» **What you need to do**
For the listing below, show each line that includes the string "Plus".
● ● ● ● ●
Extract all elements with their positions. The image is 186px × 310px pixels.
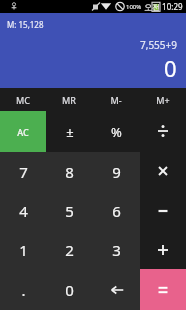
button[interactable]: 6 [93, 191, 140, 230]
staticText: AC [17, 126, 29, 138]
button[interactable]: Divide [140, 111, 186, 151]
staticText: M+ [156, 94, 170, 106]
staticText: ± [66, 123, 74, 141]
staticText: 2 [65, 240, 74, 260]
staticText: . [21, 280, 26, 300]
staticText: 7,555+9 [140, 38, 177, 52]
button[interactable]: AC [0, 111, 46, 152]
button[interactable]: Equals [140, 269, 186, 310]
button[interactable]: 2 [46, 230, 93, 270]
staticText: 0 [65, 280, 74, 300]
staticText: 5 [65, 201, 74, 221]
button[interactable]: 0 [46, 270, 93, 310]
button[interactable]: M- [92, 88, 139, 111]
staticText: 7 [19, 162, 28, 182]
staticText: 9 [112, 162, 121, 182]
staticText: 4 [19, 201, 28, 221]
button[interactable]: Plus [140, 230, 186, 269]
button[interactable]: M+ [139, 88, 186, 111]
staticText: MC [16, 94, 30, 106]
button[interactable]: 7 [0, 152, 46, 191]
staticText: M- [110, 94, 122, 106]
staticText: 6 [112, 201, 121, 221]
button[interactable]: 5 [46, 191, 93, 230]
button[interactable]: Plus minus [46, 111, 93, 152]
button[interactable]: 4 [0, 191, 46, 230]
button[interactable]: 1 [0, 230, 46, 270]
button[interactable]: 9 [93, 152, 140, 191]
button[interactable]: 3 [93, 230, 140, 270]
staticText: % [111, 123, 122, 141]
staticText: 8 [65, 162, 74, 182]
button[interactable]: % [93, 111, 140, 152]
button[interactable]: Backspace [93, 270, 140, 310]
staticText: 0 [164, 53, 177, 83]
staticText: 3 [112, 240, 121, 260]
button[interactable]: . [0, 270, 46, 310]
staticText: 오전 10:29 [144, 1, 183, 12]
button[interactable]: 8 [46, 152, 93, 191]
staticText: 100% [126, 3, 142, 11]
staticText: M: 15,128 [7, 19, 44, 30]
button[interactable]: MC [0, 88, 46, 111]
button[interactable]: Minus [140, 191, 186, 230]
button[interactable]: Multiply [140, 151, 186, 191]
button[interactable]: MR [46, 88, 92, 111]
staticText: 1 [19, 240, 28, 260]
staticText: MR [62, 94, 76, 106]
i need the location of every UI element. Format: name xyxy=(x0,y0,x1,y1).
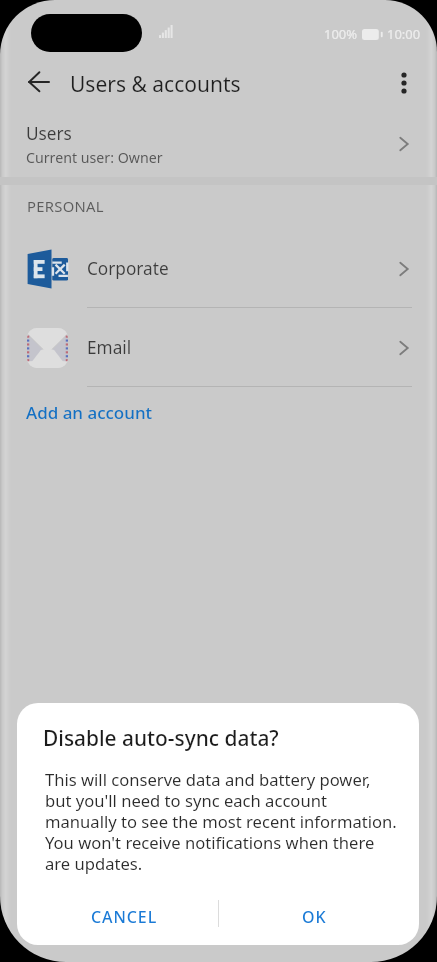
● ● ● ● ●
» **Result of the task**
button[interactable]: Plus [140, 230, 186, 269]
button[interactable]: Plus minus [46, 111, 93, 152]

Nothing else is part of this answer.